The Effect of Group Random Quality Control on the First Aid Ability of Ward Doctors and Nurses with Respect to the Resuscitation of Patients with In-Hospital Cardiac Arrest

Risk Manag Healthc Policy. 2021 Nov 9:14:4553-4560. doi: 10.2147/RMHP.S334142. eCollection 2021.

Abstract

Objective: This study was designed to verify the effect of group random quality control on the first aid ability of ward doctors and nurses with regard to the resuscitation of patients with in-hospital cardiac arrest (IHCA).

Methods: The first aid quality control team of our hospital was established in December 2018, when the number, qualifications, organizational structure, quality control methods, and responsibilities of the team and team members were determined. The baseline data and assessment results of examinees, the rates of return of spontaneous circulation (ROSC), and the discharge survival rate of IHCA patients in 2019 and 2020 were compared.

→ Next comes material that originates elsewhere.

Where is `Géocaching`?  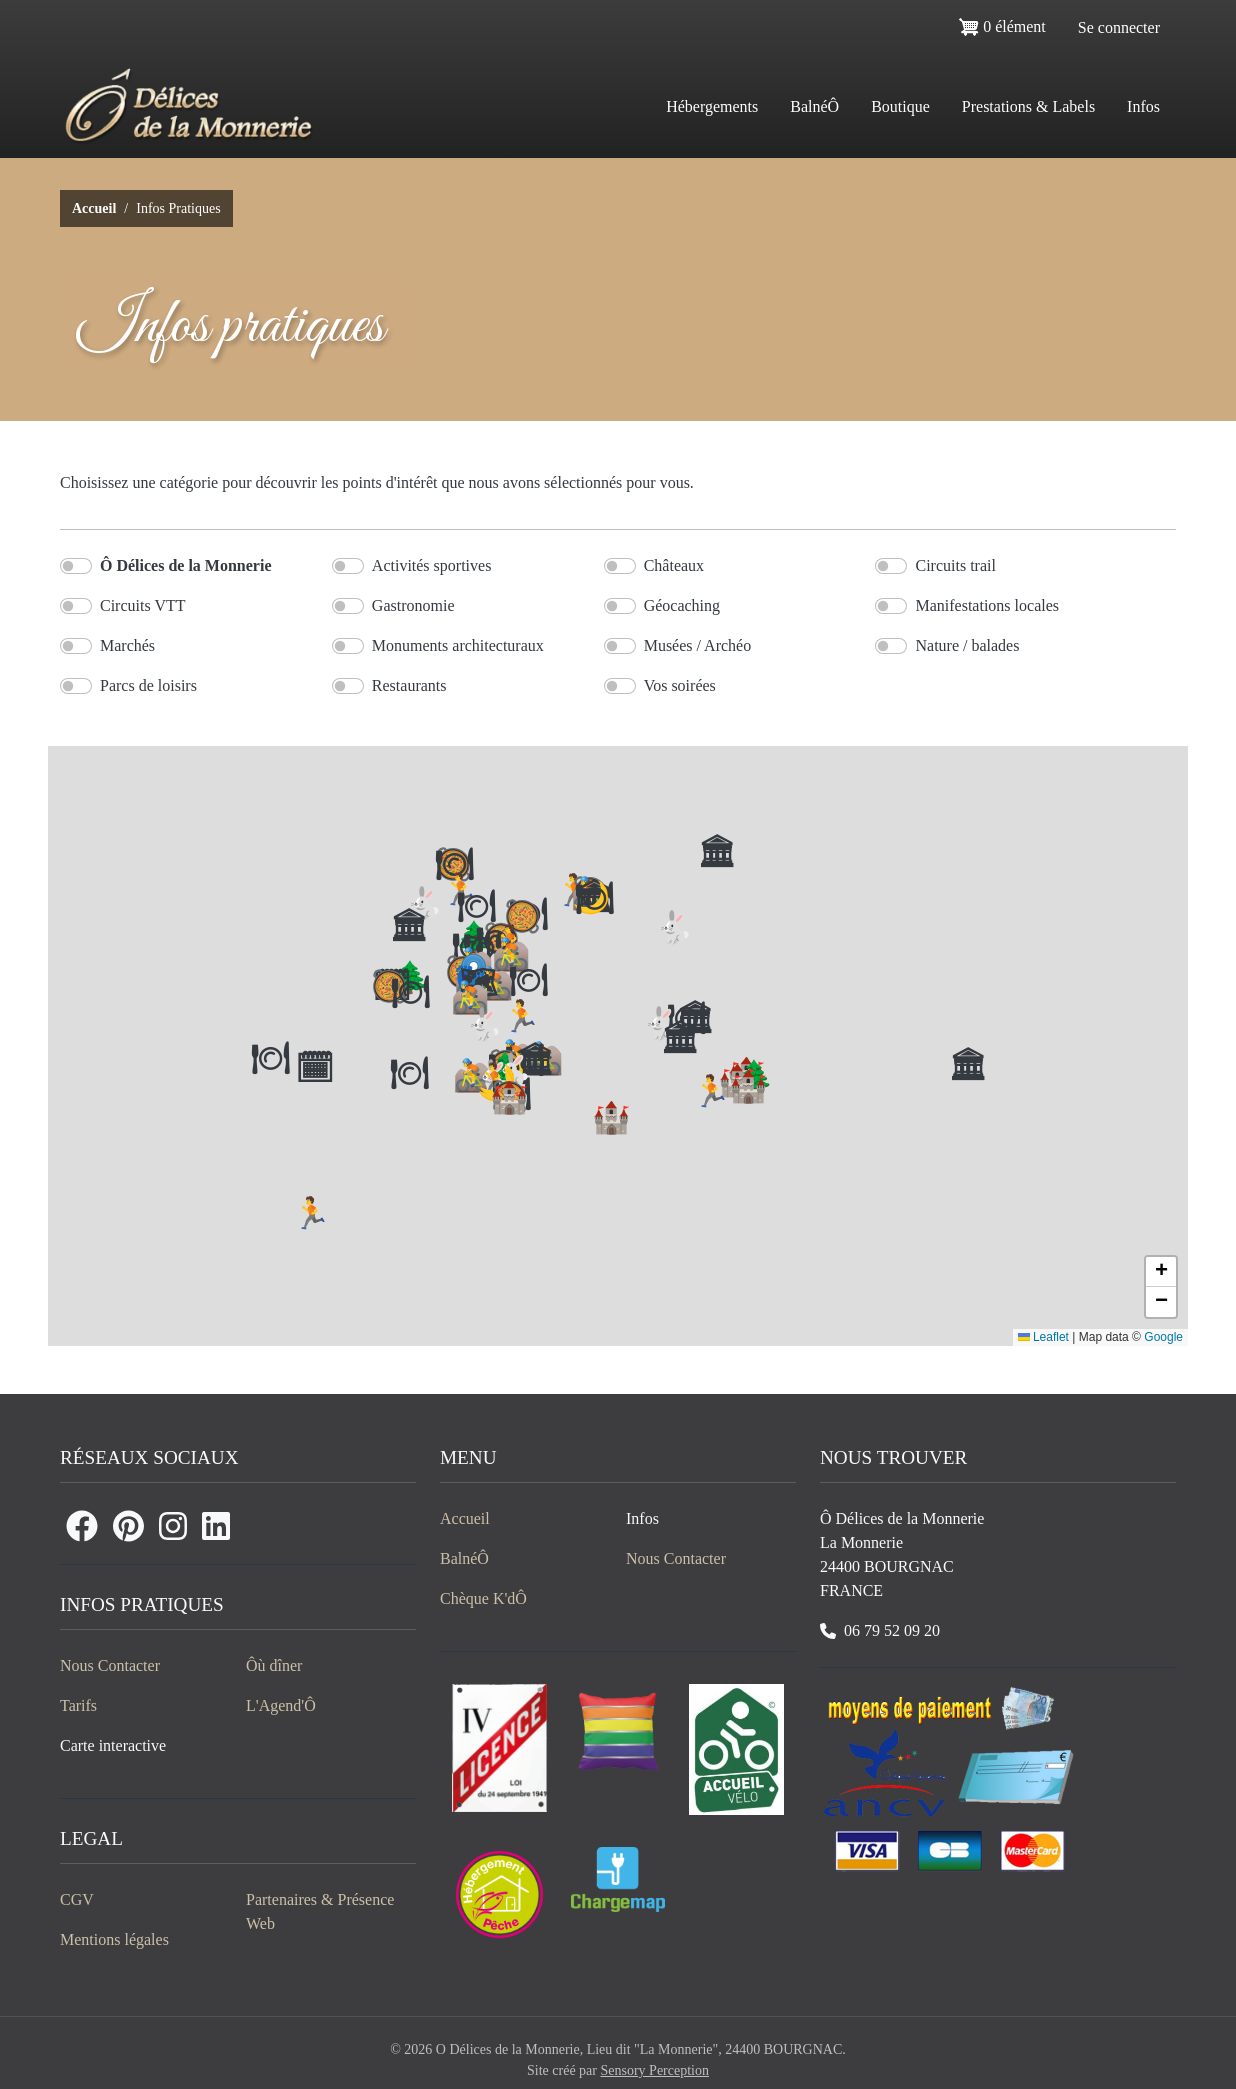
Géocaching is located at coordinates (682, 605).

Results: There were no significant differences in the baseline data of examinees at each stage (p > 0.05). As time went on, the results of the four practical examinations were significantly improved (pairwise comparison, p < 0.05). The number of problems in examinations was significantly higher for physicians than for nurses. After guidance in department relearning, the incidence of related problems was significantly reduced, but the mastery of the frequency and depth of extracorporeal cardiac compression were not always up to standard. The proportion of critically ill patients and the incidence of IHCA in the hospital in 2020 was higher than in 2019 (p < 0.05), and the ROSC rate was also significantly higher than it was in 2019 (p < 0.05), but the difference in the survival rate at discharge was not statistically significant (p > 0.05).

Conclusion: Group random quality control meets the needs of IHCA emergencies, and it can improve the first aid skills and organizational coordination of doctors and nurses on the ward through continuous discovery and problem solving so that the ultimate goal of improving the success rate of resuscitation can be achieved.

Keywords: ability; cardiopulmonary resuscitation; in-hospital cardiac arrest; patient outcomes; quality control; survival.

Grants and funding

Jiangsu Hospital Association Hospital Management Innovation Research Project, No. JSYGY-3-2020-70.